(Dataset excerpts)
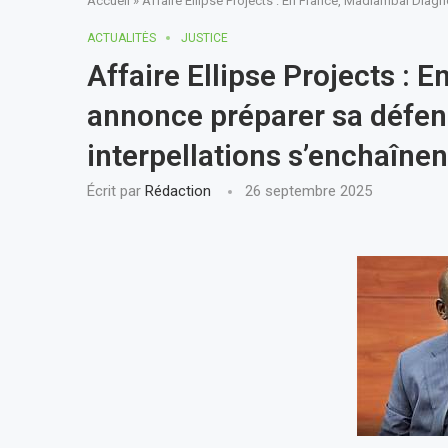
Accueil
»
Affaire Ellipse Projects : En France, Madiambal Diag
ACTUALITÈS
JUSTICE
Affaire Ellipse Projects :
annonce préparer sa défen
interpellations s’enchaîne
Écrit par
Rédaction
26 septembre 2025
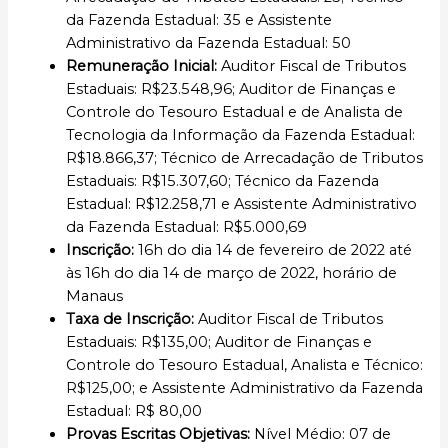
da Fazenda Estadual: 35 e Assistente
Administrativo da Fazenda Estadual: 50
Remuneração Inicial
:
Auditor Fiscal de Tributos
Estaduais: R$23.548,96; Auditor de Finanças e
Controle do Tesouro Estadual e de Analista de
Tecnologia da Informação da Fazenda Estadual:
R$18.866,37; Técnico de Arrecadação de Tributos
Estaduais: R$15.307,60; Técnico da Fazenda
Estadual: R$12.258,71 e Assistente Administrativo
da Fazenda Estadual: R$5.000,69
Inscrição
:
16h do dia 14 de fevereiro de 2022 até
às 16h do dia 14 de março de 2022, horário de
Manaus
Taxa de Inscrição:
Auditor Fiscal de Tributos
Estaduais: R$135,00; Auditor de Finanças e
Controle do Tesouro Estadual, Analista e Técnico:
R$125,00; e Assistente Administrativo da Fazenda
Estadual: R$ 80,00
Provas Escritas Objetivas:
Nível Médio: 07 de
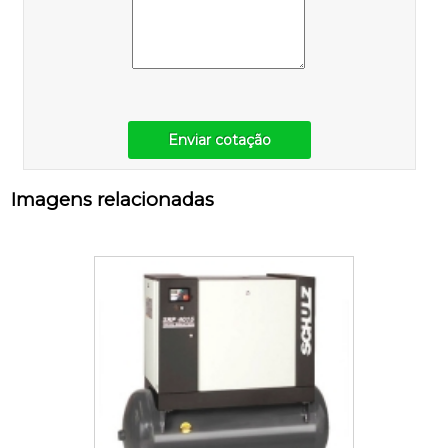
Enviar cotação
Imagens relacionadas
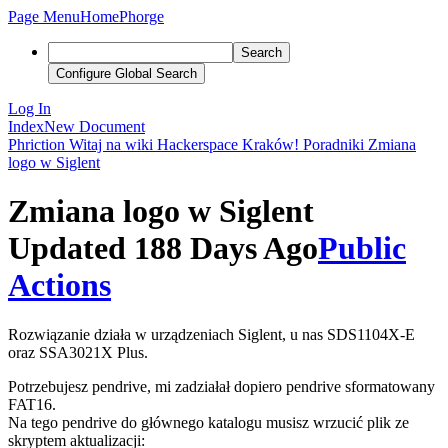
Page Menu
Home
Phorge
Search
Configure Global Search
Log In
Index
New Document
Phriction
Witaj na wiki Hackerspace Kraków!
Poradniki
Zmiana
logo w Siglent
Zmiana logo w Siglent
Updated 188 Days Ago
Public
Actions
Rozwiązanie działa w urządzeniach Siglent, u nas SDS1104X-E
oraz SSA3021X Plus.
Potrzebujesz pendrive, mi zadziałał dopiero pendrive sformatowany
FAT16.
Na tego pendrive do głównego katalogu musisz wrzucić plik ze
skryptem aktualizacji:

WHAT NEEDS TO BE DONE | In the entries above, find the line containing "annonce préparer sa défen" and the line containing "Controle do Tesouro Estadual e de Analista de", then copy both and every line between them exactly, without any picture.

EXERCISE RESULT |
annonce préparer sa défen
interpellations s’enchaîne
Écrit par
Rédaction
26 septembre 2025
da Fazenda Estadual: 35 e Assistente
Administrativo da Fazenda Estadual: 50
Remuneração Inicial
:
Auditor Fiscal de Tributos
Estaduais: R$23.548,96; Auditor de Finanças e
Controle do Tesouro Estadual e de Analista de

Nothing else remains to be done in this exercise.